Automating a Chaos Engineering Environment on AWS with Terraform

Automating a Chaos Engineering Environment on AWS with Terraform
Last Updated:
Categories: Chaos Engineering

Chaos as Code (CaC) enables you to simply, safely and securely run, schedule and manage Chaos Engineering experiments. This tutorial will demonstrate how to use Hashicorp Terraform to automate your Chaos Engineering experiments.

Hashicorp’s Terraform is an open source tool that enables you to define infrastructure as code, increasing productivity and transparency. Terraform codifies APIs into declarative configuration files that can be shared amongst team members, treated as code, edited, reviewed, and versioned.

In this tutorial, we will demonstrate how to use Terraform to create an EC2 instance and setup Gremlin to perform Chaos Engineering experiments. You will then perform a Chaos Engineering experiment on your EC2 instance in the form of a Gremlin Latency Attack. This tutorial will help you get started with using Terraform, and give you an idea of how it can be used for Chaos as Code (CaC).

Prerequisites

  • AWS Account (see EC2 permissions in Appendix A)
  • Gremlin Account (with Team ID and Secret ready - sign up here)
  • Terraform (for automating resource creation)
  • AWS CLI (nice to have to interact with your AWS environment)

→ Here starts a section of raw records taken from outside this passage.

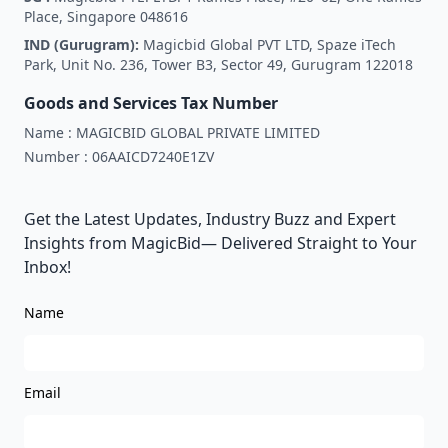
Place, Singapore 048616
IND (Gurugram):
Magicbid Global PVT LTD, Spaze iTech
Park, Unit No. 236, Tower B3, Sector 49, Gurugram 122018
Goods and Services Tax Number
Name :
MAGICBID GLOBAL PRIVATE LIMITED
Number :
06AAICD7240E1ZV
Get the Latest Updates, Industry Buzz and Expert
Insights from MagicBid— Delivered Straight to Your
Inbox!
Name
Email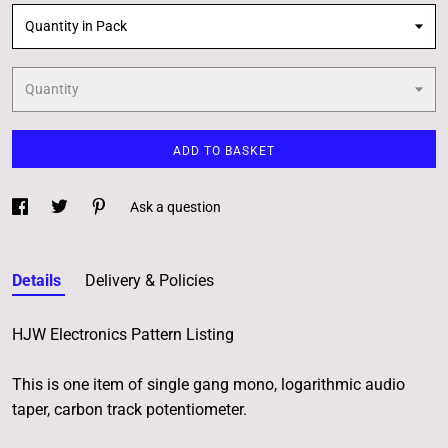
Quantity in Pack
Quantity
ADD TO BASKET
Ask a question
Details
Delivery & Policies
HJW Electronics Pattern Listing
This is one item of single gang mono, logarithmic audio
taper, carbon track potentiometer.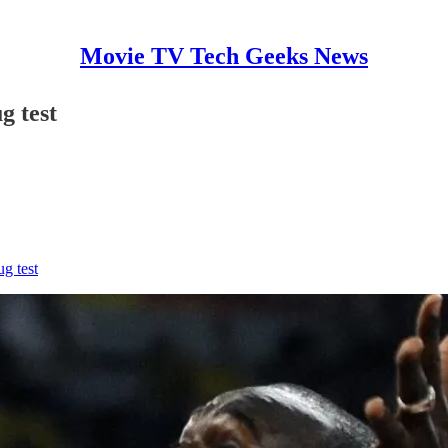
Movie TV Tech Geeks News
g test
ug test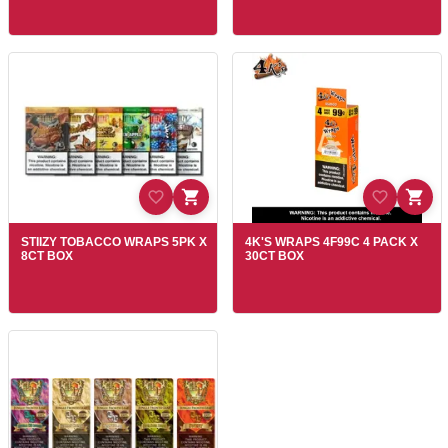
STIIZY TOBACCO WRAPS 5PK X
4K'S WRAPS 4F99C 4 PACK X
8CT BOX
30CT BOX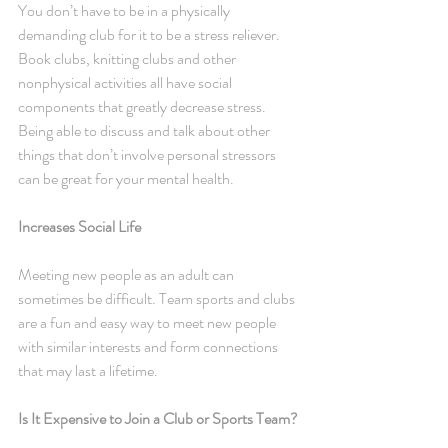
You don’t have to be in a physically 
demanding club for it to be a stress reliever. 
Book clubs, knitting clubs and other 
nonphysical activities all have social 
components that greatly decrease stress. 
Being able to discuss and talk about other 
things that don’t involve personal stressors 
can be great for your mental health.
Increases Social Life
Meeting new people as an adult can 
sometimes be difficult. Team sports and clubs 
are a fun and easy way to meet new people 
with similar interests and form connections 
that may last a lifetime.
Is It Expensive to Join a Club or Sports Team?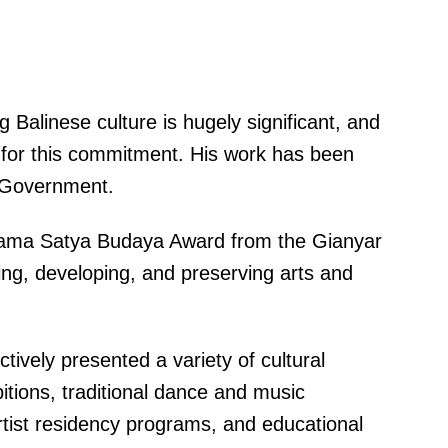
g Balinese culture is hugely significant, and
rd for this commitment. His work has been
 Government.
rama Satya Budaya Award from the Gianyar
ring, developing, and preserving arts and
ively presented a variety of cultural
itions, traditional dance and music
tist residency programs, and educational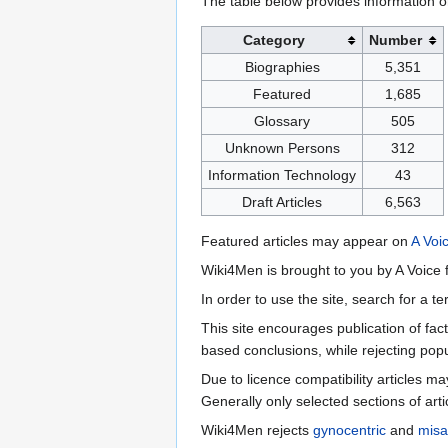
The table below provides information o
Category
Number
Biographies
5,351
Featured
1,685
Glossary
505
Unknown Persons
312
Information Technology
43
Draft Articles
6,563
Featured articles may appear on
A Voi
Wiki4Men is brought to you by A Voice f
In order to use the site, search for a 
This site encourages publication of fa
based conclusions, while rejecting popu
Due to licence compatibility articles 
Generally only selected sections of art
Wiki4Men rejects
gynocentric
and
misa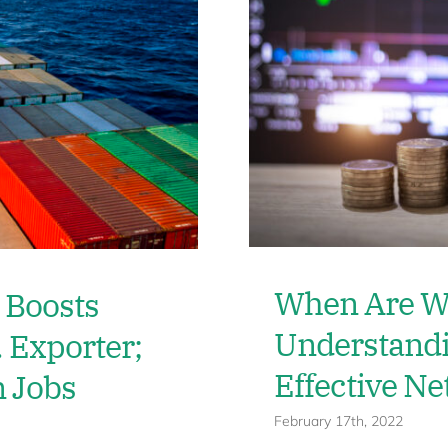
When Are We
 Boosts
Understandi
. Exporter;
Effective N
n Jobs
February 17th, 2022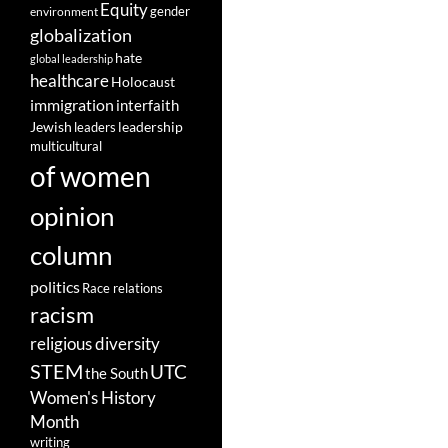
Equity
gender
environment
globalization
hate
global leadership
healthcare
Holocaust
immigration
interfaith
leadership
Jewish
leaders
multicultural
of women
opinion
column
politics
Race relations
racism
religious diversity
STEM
UTC
the South
Women's History
Month
writing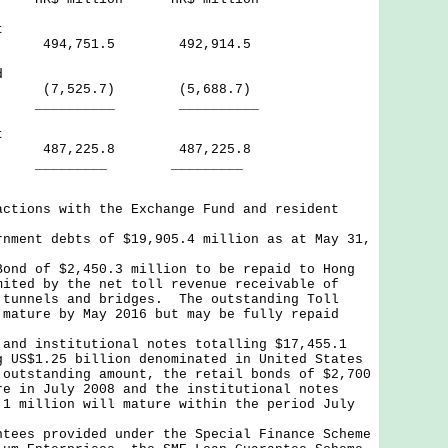
t
iod 494,751.5 492,914.5
d
7,525.7) (5,688.7)
___ __________
t
od 487,225.8 487,225.8
___ _________
actions with the Exchange Fund and resident
rnment debts of $19,905.4 million as at May 31,
Bond of $2,450.3 million to be repaid to Hong
mited by the net toll revenue receivable of
 tunnels and bridges. The outstanding Toll
 mature by May 2016 but may be fully repaid
 and institutional notes totalling $17,455.1
g US$1.25 billion denominated in United States
outstanding amount, the retail bonds of $2,700
re in July 2008 and the institutional notes
.1 million will mature within the period July
.
ntees provided under the Special Finance Scheme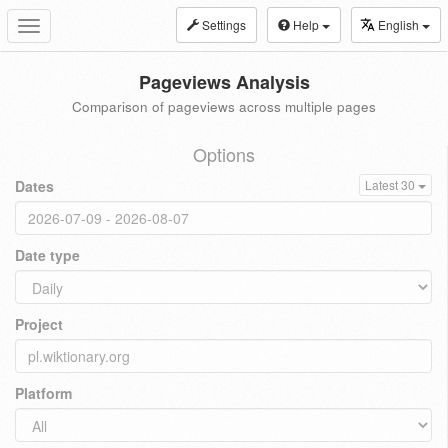
Settings
Help
English
Toggle
navigation
Pageviews Analysis
Comparison of pageviews across multiple pages
Options
Dates
Latest 30
Date type
Project
Platform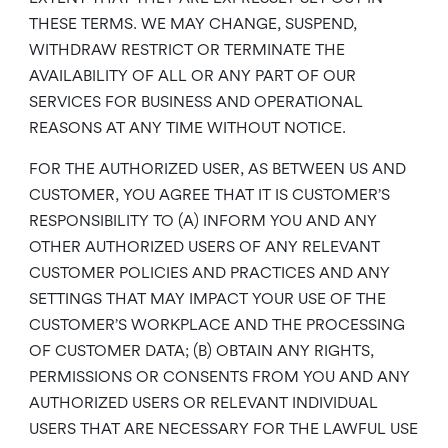
THESE TERMS. WE MAY CHANGE, SUSPEND,
WITHDRAW RESTRICT OR TERMINATE THE
AVAILABILITY OF ALL OR ANY PART OF OUR
SERVICES FOR BUSINESS AND OPERATIONAL
REASONS AT ANY TIME WITHOUT NOTICE.
FOR THE AUTHORIZED USER, AS BETWEEN US AND
CUSTOMER, YOU AGREE THAT IT IS CUSTOMER’S
RESPONSIBILITY TO (A) INFORM YOU AND ANY
OTHER AUTHORIZED USERS OF ANY RELEVANT
CUSTOMER POLICIES AND PRACTICES AND ANY
SETTINGS THAT MAY IMPACT YOUR USE OF THE
CUSTOMER’S WORKPLACE AND THE PROCESSING
OF CUSTOMER DATA; (B) OBTAIN ANY RIGHTS,
PERMISSIONS OR CONSENTS FROM YOU AND ANY
AUTHORIZED USERS OR RELEVANT INDIVIDUAL
USERS THAT ARE NECESSARY FOR THE LAWFUL USE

Step 0: Verify Terraform Installation

If you don’t have Terraform installed, You can download the appropriate package here. On your local machine, verify your Terraform installation. You should see output like this:

bash
1terraform
2Usage: terraform [--version] [--help] <command> [args]
3
4The available commands for execution are listed below.
5The most common, useful commands are shown first, followed by
6less common or more advanced commands. If you're just getting
7started with Terraform, stick with the common commands. For the
8other commands, please read the help and docs before usage.
9
10Common commands:
11 apply Builds or changes infrastructure
12 console Interactive console for Terraform interpolations
13<...>
14
15All other commands:
16 debug Debug output management (experimental)
17 force-unlock Manually unlock the terraform state
18 state Advanced state management

Step 1: Create the VPC Environment

For separation, create two directories, one for VPC specification and another for Instance specification.

On your local machine:

bash
1mkdir -p ~/terraform/vpc ~/terraform/instance
2cd ~/terraform/vpc

Inside the vpc directory, create the following vpc.tf file using a text editor. We'll use vim throughout this tutorial. Replace the example region/az, tags, IP space and security group as required to set these up correctly for your AWS VPC.

bash
1vim vpc.tf

Enter the following information, changing the region, name, cidr, azs, public_subnets, owner, environment, name, and description fields with your own data.

bash
1provider "aws" {
2 region = "us-west-2"
3}
4
5module "vpc" {
6 source = "terraform-aws-modules/vpc/aws"
7 name = "gremlin_vpc"
8
9 cidr = "10.10.0.0/16"
10
11 azs = ["us-west-2a"]
12 public_subnets = ["10.10.1.0/24"]
13
14 tags = {
15 Owner = "your_name"
16 Environment = "chaos"
17 }
18}
19
20module "security_group" {
21 source = "terraform-aws-modules/security-group/aws"
22 name = "ssh"
23 description = "ssh from anywhere"
24 vpc_id = "module.vpc.vpc_id"
25
26 ingress_cidr_blocks = ["0.0.0.0/0"]
27 ingress_rules = ["ssh-tcp","all-icmp"]
28 egress_rules = ["all-all"]
29}

This vpc.tf terraform template file uses the aws provider, defines a VPC with a single public subnet in an availability zone, and a security group within this VPC to allow SSH access.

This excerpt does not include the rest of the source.